Beatrice Gibson - I HOPE I'M LOUD WHEN I'M DEAD, 2018, 16mm transferred to HD courtesy of Laura Bartlett and LUX London

‘this mechanistic world…has required me to FIND MY BODY to FIND MY PLANET in order to find my poetry’ - CAConrad

I hope I’m loud when I’m dead by British director Beatrice Gibson is a dramatic and fast-moving elegy on life in the 21st century, recognizing poetry as a powerful tool to confront the uncertainties of our time. “Almost everything is OK”, says the artist in the video, “because their voices exist”. These are the voices of two of the most important American living poets, CAConrad and Eileen Myles, recorded by Gibson just prior to Donald Trumps’ inauguration as the 45th President of the United States in January 2017. Blended together with extracts from other great female poets quoted in the video - Audre Lorde, Alice Notley and Adrienne Rich - their verses offer themselves as antidotes to anxiety and the collapse, seen through scenes of violent conflict, environmental disasters and authoritarian drifts. These images are counterpoised to familiar episodes, scenes of tenderness and intimacy that reveal the personal nature of this work, with which the artist passes down the message of strength and hope offered by poetry and art to her children. In a cathartic ending that quotes Claire Denis’ movie Beau Travail, mother and son go crazy with an enthralling dance in a club. It's emotional and liberating.
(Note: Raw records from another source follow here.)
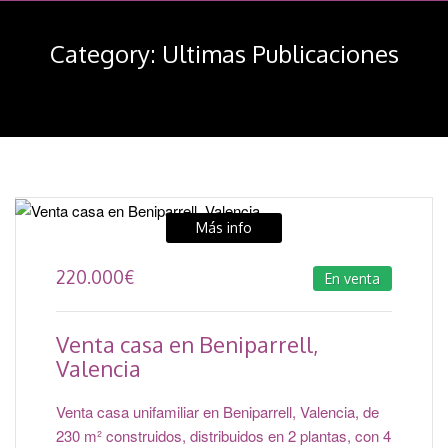
navegación
Category:
Ultimas Publicaciones
Más info
220.000
€
En venta
Venta casa en Beniparrell,
Valencia
Venta casa unifamiliar en Beniparrell, Valencia, de
230 m² construidos, distribuidos en 2 plantas, con 4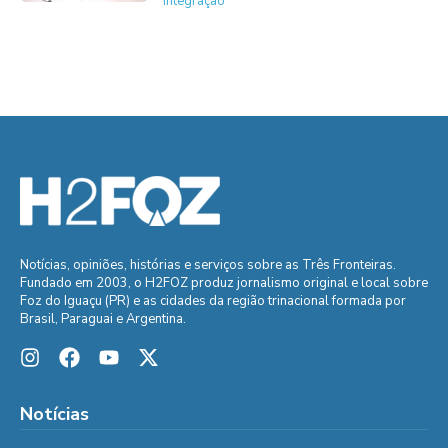
Integração
Notícias, opiniões, histórias e serviços sobre as Três Fronteiras.
Fundado em 2003, o H2FOZ produz jornalismo original e local sobre
Foz do Iguaçu (PR) e as cidades da região trinacional formada por
Brasil, Paraguai e Argentina.
Notícias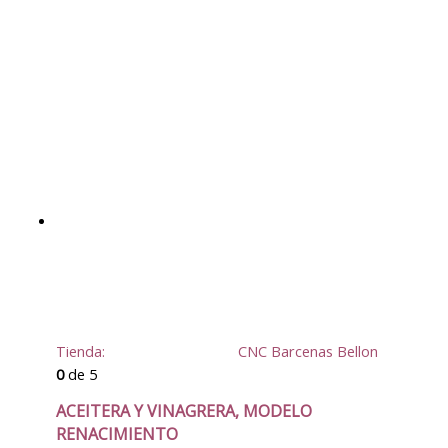
Tienda:
CNC Barcenas Bellon
0
de 5
ACEITERA Y VINAGRERA, MODELO
RENACIMIENTO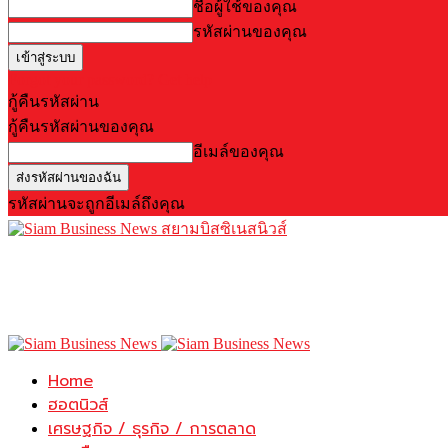
ชื่อผู้ใช้ของคุณ
รหัสผ่านของคุณ
Forgot your password? Get help
กู้คืนรหัสผ่าน
กู้คืนรหัสผ่านของคุณ
อีเมล์ของคุณ
รหัสผ่านจะถูกอีเมล์ถึงคุณ
สยามบิสซิเนสนิวส์
Home
ฮอตนิวส์
เศรษฐกิจ / ธุรกิจ / การตลาด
2018 – Video, 16:9, Colour, 5.1 surround sound, 14A, 21'
Courtesy of the artist and LUX, London

Beatrice Gibson
°1978, United Kingdom

Beatrice Gibson is a french-british filmmaker based between London and Palermo. Her films are known for their experimental and emotive nature. Exploring the personal and the political and drawing on cult figures from experiment literature and poetry - from Kathy Acker to Gertrude Stein - they are often populated by friends and influences and cite and incorporate co-creative and collaborative processes and ideas. Gibson is twice winner of The Tiger Award for Best Short Film, Rotterdam International Film Festival (2009 and 2013). In 2013 she was shortlisted for The Jarman Award for Artist's film and the 2013–15 Max Mara Art Prize for Women. In 2015 she won the 17th Baloise Art Prize, Art Basel. In 2019 she was the winner of the Images Festival Marian McMahon Akimbo Award for Autobiography and was shortlisted a second time for the 2019 Jarman Award for Artist's film. Recent solo exhibitions include Ordet, Milan; Macro, Rome (2023) and Civico Museo Castelbuono, Sicily (2023), Studio STUK Manhattan, Leuven (2022), Nogueras Blanchard, Barcelona (2020), Camden Arts Centre, London, Bergen Kunsthall, Bergen Mercer Union, Toronto (2019) and KW Institute for Contemporary Art, Berlin, (2018). Her films have shown at film festivals around the world, including at New York Film Festival, Toronto International Film Festival, London Film Festival, Oberhausen Film Festival, Courtisane Film Festival and Punto De Vista International Documentary Film Festival. Gibson's films are distributed by LUX London.